Le temps de la réflexion sur un mythe
Le photographe devenu célèbre pour ce cliché, qui ne lui aurait rapporté dans un premier temps que 75 dollars US, apparaît unique interviewé et fil conducteur du film de 30 minutes de méditation sur l'art photographique et le pouvoir hypnotique des images, intitulé El día que me quieras, réalisé en 1997. Le réalisateur Leandro Katz, artiste et poète, est un américain d'origine argentine, qui vit aux États-Unis depuis 1965. Fasciné par cette photo médiatique et son usage à toutes les sauces, il fait le voyage vers la naissance de l'œuvre et sa rencontre avec le créateur, sympathique hôte qui dévoile la réalité de son pays, a évidemment influencé sa réalisation.

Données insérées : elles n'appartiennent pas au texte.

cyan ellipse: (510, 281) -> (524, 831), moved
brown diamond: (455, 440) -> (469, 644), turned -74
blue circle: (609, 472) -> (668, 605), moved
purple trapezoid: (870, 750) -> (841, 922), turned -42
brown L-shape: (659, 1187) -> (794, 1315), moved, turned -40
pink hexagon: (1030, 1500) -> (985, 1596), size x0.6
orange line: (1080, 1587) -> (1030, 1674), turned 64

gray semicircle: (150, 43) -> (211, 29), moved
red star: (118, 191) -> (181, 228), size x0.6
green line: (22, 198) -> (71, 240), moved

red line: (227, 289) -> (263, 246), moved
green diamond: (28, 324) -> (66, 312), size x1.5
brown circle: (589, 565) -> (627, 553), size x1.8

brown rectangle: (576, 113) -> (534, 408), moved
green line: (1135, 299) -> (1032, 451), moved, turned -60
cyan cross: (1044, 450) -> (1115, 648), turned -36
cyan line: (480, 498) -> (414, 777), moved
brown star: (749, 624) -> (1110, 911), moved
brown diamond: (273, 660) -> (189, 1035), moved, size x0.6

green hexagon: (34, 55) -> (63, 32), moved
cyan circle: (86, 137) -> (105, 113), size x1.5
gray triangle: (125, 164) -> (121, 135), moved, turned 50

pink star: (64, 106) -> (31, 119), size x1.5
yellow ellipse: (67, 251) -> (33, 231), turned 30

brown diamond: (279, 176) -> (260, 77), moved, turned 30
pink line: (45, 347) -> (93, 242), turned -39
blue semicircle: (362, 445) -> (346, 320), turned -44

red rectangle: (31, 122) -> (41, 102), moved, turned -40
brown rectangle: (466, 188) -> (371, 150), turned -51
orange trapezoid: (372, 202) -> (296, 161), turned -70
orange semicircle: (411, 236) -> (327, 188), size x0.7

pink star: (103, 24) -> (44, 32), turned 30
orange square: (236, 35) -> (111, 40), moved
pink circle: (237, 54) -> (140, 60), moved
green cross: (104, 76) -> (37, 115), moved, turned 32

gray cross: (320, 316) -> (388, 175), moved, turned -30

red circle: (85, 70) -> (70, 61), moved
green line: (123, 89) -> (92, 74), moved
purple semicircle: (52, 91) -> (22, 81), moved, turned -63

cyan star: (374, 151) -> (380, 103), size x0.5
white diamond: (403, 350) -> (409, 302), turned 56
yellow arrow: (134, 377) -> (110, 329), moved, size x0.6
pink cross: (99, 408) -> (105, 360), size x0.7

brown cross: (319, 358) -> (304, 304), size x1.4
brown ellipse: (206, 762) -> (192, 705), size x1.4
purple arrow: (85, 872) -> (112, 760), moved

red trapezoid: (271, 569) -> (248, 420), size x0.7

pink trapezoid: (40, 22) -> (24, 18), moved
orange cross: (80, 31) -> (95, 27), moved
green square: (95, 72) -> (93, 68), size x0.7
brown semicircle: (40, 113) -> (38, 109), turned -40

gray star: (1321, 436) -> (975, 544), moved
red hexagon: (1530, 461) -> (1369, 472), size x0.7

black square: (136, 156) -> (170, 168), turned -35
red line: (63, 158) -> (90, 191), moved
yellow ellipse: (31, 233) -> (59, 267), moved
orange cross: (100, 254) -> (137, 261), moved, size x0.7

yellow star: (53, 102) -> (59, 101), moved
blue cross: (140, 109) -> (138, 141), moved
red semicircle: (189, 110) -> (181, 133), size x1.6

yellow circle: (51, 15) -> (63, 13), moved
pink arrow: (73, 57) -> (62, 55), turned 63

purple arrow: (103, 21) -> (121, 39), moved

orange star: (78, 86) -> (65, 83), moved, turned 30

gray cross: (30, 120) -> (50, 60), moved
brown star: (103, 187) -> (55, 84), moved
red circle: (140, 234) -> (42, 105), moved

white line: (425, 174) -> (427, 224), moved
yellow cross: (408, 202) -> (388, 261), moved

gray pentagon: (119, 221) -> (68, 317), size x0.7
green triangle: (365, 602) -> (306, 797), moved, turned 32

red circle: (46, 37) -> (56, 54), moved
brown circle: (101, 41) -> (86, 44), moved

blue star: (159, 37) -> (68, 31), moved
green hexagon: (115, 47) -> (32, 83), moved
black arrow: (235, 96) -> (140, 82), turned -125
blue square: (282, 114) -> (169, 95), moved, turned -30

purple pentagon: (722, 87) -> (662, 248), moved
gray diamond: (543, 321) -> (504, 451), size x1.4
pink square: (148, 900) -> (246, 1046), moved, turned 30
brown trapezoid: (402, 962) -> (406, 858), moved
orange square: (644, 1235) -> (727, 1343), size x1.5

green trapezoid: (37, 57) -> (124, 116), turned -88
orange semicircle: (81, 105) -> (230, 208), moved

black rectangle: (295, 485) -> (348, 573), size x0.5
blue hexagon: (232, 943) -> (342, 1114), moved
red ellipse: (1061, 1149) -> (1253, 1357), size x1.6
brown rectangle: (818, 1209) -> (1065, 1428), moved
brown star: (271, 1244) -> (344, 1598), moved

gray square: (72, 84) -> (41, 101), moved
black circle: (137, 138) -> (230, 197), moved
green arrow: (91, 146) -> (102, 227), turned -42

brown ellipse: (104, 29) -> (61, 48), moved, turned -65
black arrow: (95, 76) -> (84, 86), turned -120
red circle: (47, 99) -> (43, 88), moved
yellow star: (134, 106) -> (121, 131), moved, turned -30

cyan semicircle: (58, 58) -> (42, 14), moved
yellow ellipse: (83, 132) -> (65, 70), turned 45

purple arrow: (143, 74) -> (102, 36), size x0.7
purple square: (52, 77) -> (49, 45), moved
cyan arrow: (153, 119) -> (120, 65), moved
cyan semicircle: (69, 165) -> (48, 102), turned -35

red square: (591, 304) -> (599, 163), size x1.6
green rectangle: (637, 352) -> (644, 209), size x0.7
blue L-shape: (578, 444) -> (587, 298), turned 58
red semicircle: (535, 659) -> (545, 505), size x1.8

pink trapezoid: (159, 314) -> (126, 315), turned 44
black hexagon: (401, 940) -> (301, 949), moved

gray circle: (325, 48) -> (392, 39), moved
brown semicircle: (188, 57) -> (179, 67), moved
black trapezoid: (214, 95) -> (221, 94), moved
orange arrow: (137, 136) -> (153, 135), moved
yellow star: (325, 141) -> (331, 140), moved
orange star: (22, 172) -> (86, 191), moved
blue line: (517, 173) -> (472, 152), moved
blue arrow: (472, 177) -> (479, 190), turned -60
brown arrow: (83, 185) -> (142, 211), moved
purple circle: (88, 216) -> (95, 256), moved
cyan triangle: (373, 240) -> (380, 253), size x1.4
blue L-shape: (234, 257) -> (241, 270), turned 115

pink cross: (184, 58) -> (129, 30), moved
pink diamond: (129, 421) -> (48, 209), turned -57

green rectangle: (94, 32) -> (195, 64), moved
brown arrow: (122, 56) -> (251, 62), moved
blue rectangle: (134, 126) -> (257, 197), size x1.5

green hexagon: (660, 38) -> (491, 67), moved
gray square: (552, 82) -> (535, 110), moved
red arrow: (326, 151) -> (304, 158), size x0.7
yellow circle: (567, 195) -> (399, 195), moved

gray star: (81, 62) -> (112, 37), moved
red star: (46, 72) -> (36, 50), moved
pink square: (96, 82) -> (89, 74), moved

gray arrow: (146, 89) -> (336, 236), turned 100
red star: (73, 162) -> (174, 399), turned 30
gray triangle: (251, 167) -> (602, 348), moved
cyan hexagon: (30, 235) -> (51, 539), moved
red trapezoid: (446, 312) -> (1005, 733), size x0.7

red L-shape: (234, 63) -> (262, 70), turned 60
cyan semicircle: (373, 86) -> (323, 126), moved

Mais il semble que Freddy Alborta, nullement producteur, n'ait eu aucune prise de décision au montage et à la réalisation finale, puisque Leandro Katz élève la réalité crue vers une finalité esthétique, qui trouve son leitmotiv dans la littérature de Borges, la poésie de Neruda, l'art musicale de Carlos Gardel, l'engagement politique de Fidel Castro. Quelques témoignages paysans vagues attestent qu'ils étaient là, innocents ou naïfs, vingt ans auparavant. Le folklore andin que connaît particulièrement le photographe bolivien, est presque détourné par l'image d'un port processionnel d'un drapeau rouge. Reste le son des flûtes de pan et des tambourins…
Les réflexions du photographe, confortées par les archives déclassées de la CIA pendant le mandat Bill Clinton, indiquent avec une forte probabilité que l'annonce de l'arrivée imminente des média a entraîné l'exécution d'un blessé peu présentable, voire dangereux à terme pour les représentants de l'état bolivien. La CIA informée voulait questionner, puis instrumentaliser le Che vivant puisque l'organisation américaine de sécurité connaissait son désaccord politique avec les tenants du pouvoir cubain, en particulier le dictateur Fidel Castro. Quelques dirigeants conservateurs boliviens qui auraient craint un procès long, incontrôlable et désagréable pour leur régime, ont ainsi préféré la présentation bio-éthique et conforme du cadavre que la presse, obéissant à leurs sources d'information, avait déjà annoncé. Ainsi, ils ont ouvert la voie à la mythification de l'éternel combattant de la libération, qu'attendait impatiemment les prosaïques dirigeants communistes.